Junior shortstop Derek Ohringer also had three runs with two base hits, and Bailey finished 4-4 with three singles and a double.
Wildcats senior Adonis Escano hit 3-3 and had three runs to go with an RBI, while fellow senior Ray Gonzalez had three RBI. The team hit a combined .250 in 20 at-bats.
The Wildcats were hot to start the game, taking a 4-3 lead thanks to three back-to-back runs at the top of the lineup. Northwestern attempted to maintain that pace with two runs in the second from Escano and sophomore Javon Wright, but their production, both at the bat and the plate dropped dramatically after back-to-back outs left a runner stranded on second base.
However, while the Wildcats were struggling to keep their bats alive at the plate. The Raiders were stacking up runs, mainly in part to their speed on base. A four-run inning in the second gave them their first lead of the game.
Three consecutive hits at the end of the inning allowed runner after runner to come home, and by the end of the third inning, the Raiders had taken a 10-6 lead.

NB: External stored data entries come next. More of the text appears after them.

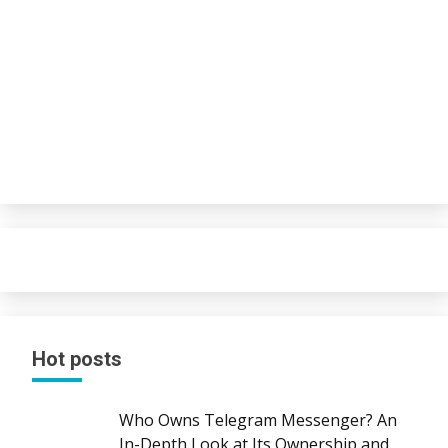
Hot posts
Who Owns Telegram Messenger? An
In-Depth Look at Its Ownership and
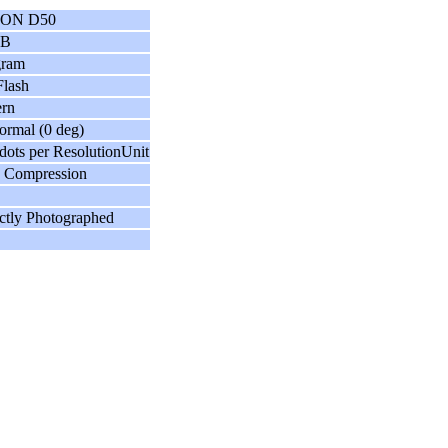
ON D50
GB
gram
lash
ern
ormal (0 deg)
dots per ResolutionUnit
 Compression
ctly Photographed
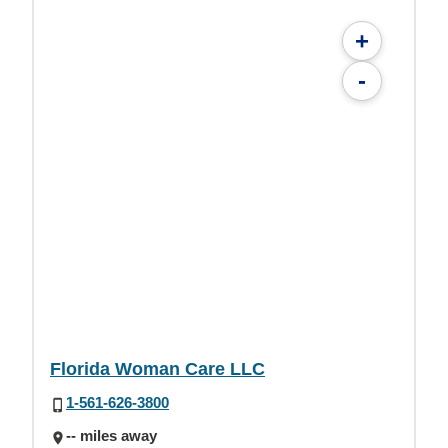
+
-
Florida Woman Care LLC
1-561-626-3800
-- miles away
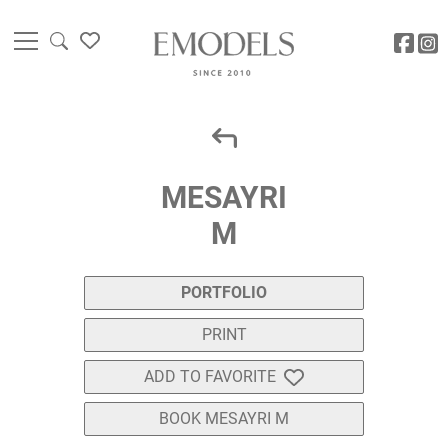
MESAYRI
M
PORTFOLIO
PRINT
ADD TO FAVORITE
BOOK MESAYRI M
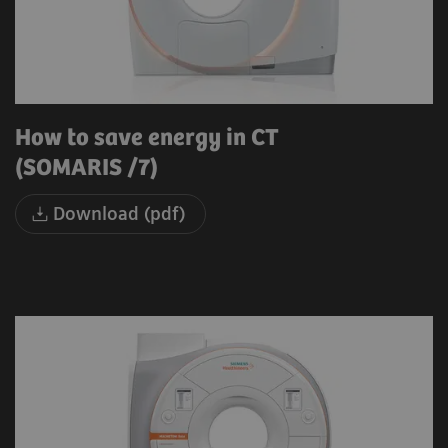
How to save energy in CT
(SOMARIS /7)
Download (pdf)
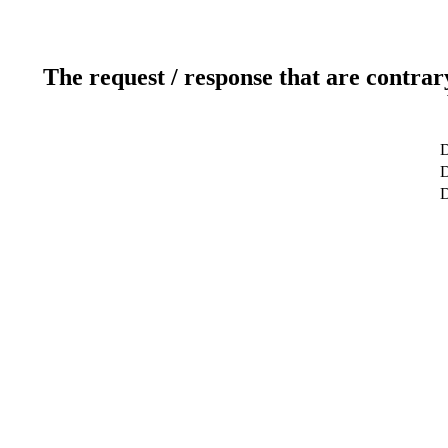
The request / response that are contrar
D
D
D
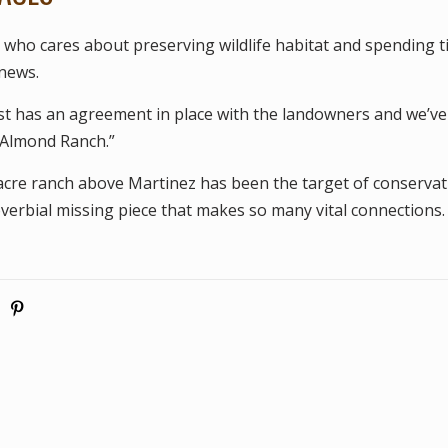
who cares about preserving wildlife habitat and spending ti
 news.
t has an agreement in place with the landowners and we’ve
Almond Ranch.”
-acre ranch above Martinez has been the target of conservat
overbial missing piece that makes so many vital connections.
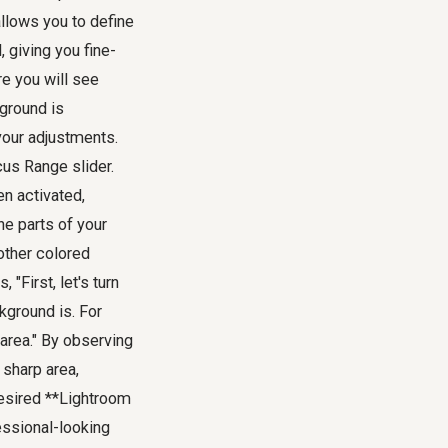
allows you to define
 giving you fine-
re you will see
kground is
your adjustments.
cus Range slider.
en activated,
he parts of your
 other colored
"First, let's turn
kground is. For
 area." By observing
 sharp area,
desired **Lightroom
fessional-looking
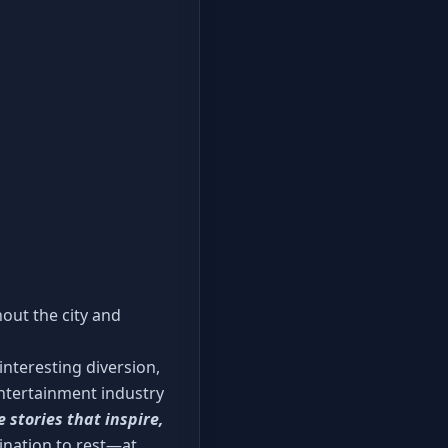
hout the city and
nteresting diversion,
 entertainment industry
e stories that inspire,
mination to rest—at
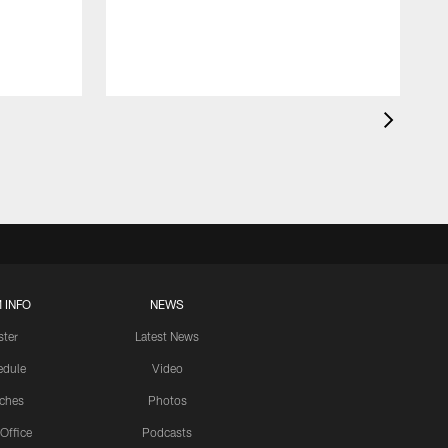
 INFO
NEWS
ster
Latest News
edule
Video
ches
Photos
 Office
Podcasts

The Raiders did not have control of the game, though. That had to wait until the fourth inning when Eleanor Roosevelt scored six runs, mostly by stealing home plate. Capece said the amount of natural quickness on his team gives him the confidence to signal steals more often.
The Raiders added two more runs in the fifth inning, and with another stolen base, this time from Bailey, they took their double-digit lead and ended the game.